▼▼▼

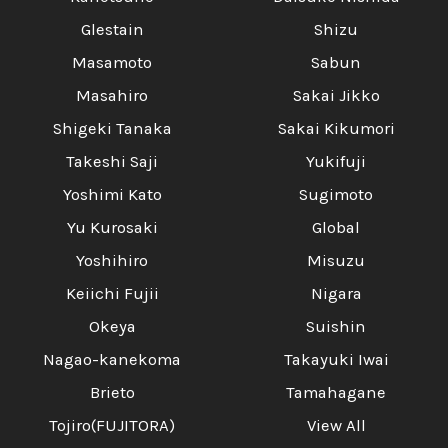
Glestain
Shizu
Masamoto
Sabun
Masahiro
Sakai Jikko
Shigeki Tanaka
Sakai Kikumori
Takeshi Saji
Yukifuji
Yoshimi Kato
Sugimoto
Yu Kurosaki
Global
Yoshihiro
Misuzu
Keiichi Fujii
Nigara
Okeya
Suishin
Nagao-kanekoma
Takayuki Iwai
Brieto
Tamahagane
Tojiro(FUJITORA)
View All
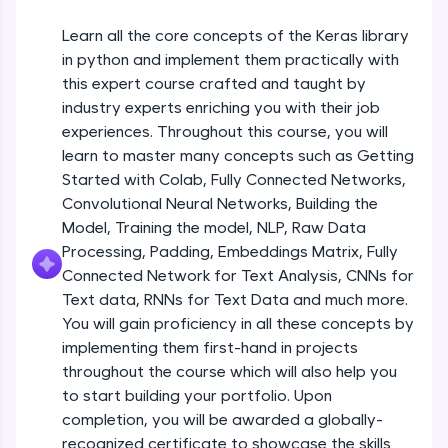
An interactive platform to master HTML, CSS,
JavaScript, and Bootstrap with a live coding
Getting Started with Colab 3 - Little
Learn all the core concepts of the Keras library
beyond the basics of Colab
environment. Perfect for hands-on web
in python and implement them practically with
development practice without any setup.
Beginner Module
this expert course crafted and taught by
Try Now
>
industry experts enriching you with their job
Introduction to Keras 1
SQLKata:
Beginner Module
experiences. Throughout this course, you will
A practice ground for mastering SQL queries
learn to master many concepts such as Getting
used in real-world applications. Write, optimize,
Started with Colab, Fully Connected Networks,
and refine your queries to build strong database
Introduction to Keras 2
skills.
Convolutional Neural Networks, Building the
Beginner Module
Try Now
>
Model, Training the model, NLP, Raw Data
Processing, Padding, Embeddings Matrix, Fully
FixTheCode:
Introduction to Keras 3
Connected Network for Text Analysis, CNNs for
Hone your bug-fixing skills with real-world
Beginner Module
Text data, RNNs for Text Data and much more.
debugging challenges in Python, C++, JavaScript,
and Golang. More languages coming soon!
You will gain proficiency in all these concepts by
Try Now
>
implementing them first-hand in projects
Introduction to Keras 4
Beginner Module
throughout the course which will also help you
IDE:
to start building your portfolio. Upon
A free online compiler supporting 20+
completion, you will be awarded a globally-
programming languages with auto-complete,
Introduction to Keras 5
debugging, and AI-powered code generation—
recognized certificate to showcase the skills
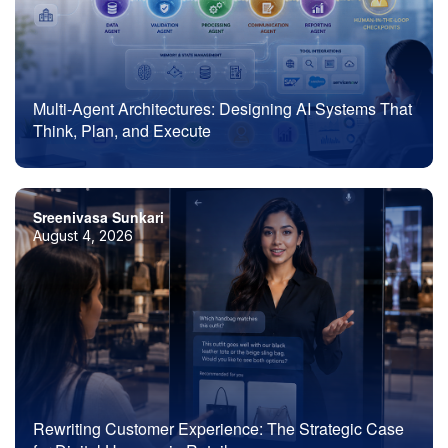
Multi-Agent Architectures: Designing AI Systems That
Think, Plan, and Execute
Sreenivasa Sunkari
August 4, 2026
Rewriting Customer Experience: The Strategic Case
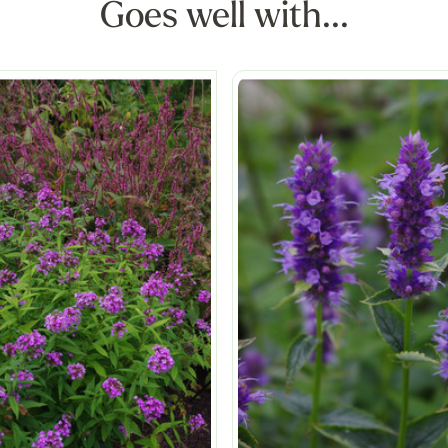
Goes well with...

▲▲▲

_What is needed_
Reproduce, unchanged, each line between the one with "Introduction to Keras 5" and the last line of the material, both included; the pictures do not go in.

_Solution for this task_
Introduction to Keras 5
debugging, and AI-powered code generation—
recognized certificate to showcase the skills
Multi-Agent Architectures: Designing AI Systems That
Think, Plan, and Execute
Sreenivasa Sunkari
August 4, 2026
Rewriting Customer Experience: The Strategic Case
Goes well with...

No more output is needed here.